(Information begins)
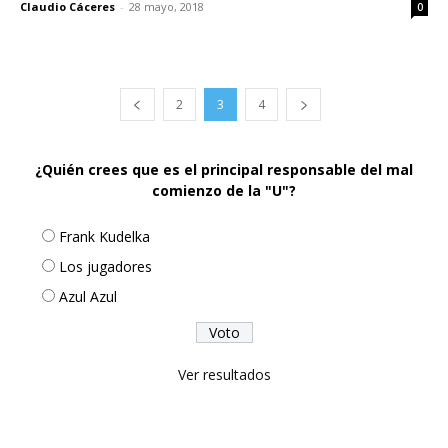
Claudio Cáceres
-
28 mayo, 2018
0
2
3
4
¿Quién crees que es el principal responsable del mal
comienzo de la "U"?
Frank Kudelka
Los jugadores
Azul Azul
Ver resultados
(Information ends)
Print every line of the data exactly. Pictures do not belong in the copy.

Claudio Cáceres
-
28 mayo, 2018
0
2
3
4
¿Quién crees que es el principal responsable del mal
comienzo de la "U"?
Frank Kudelka
Los jugadores
Azul Azul
Ver resultados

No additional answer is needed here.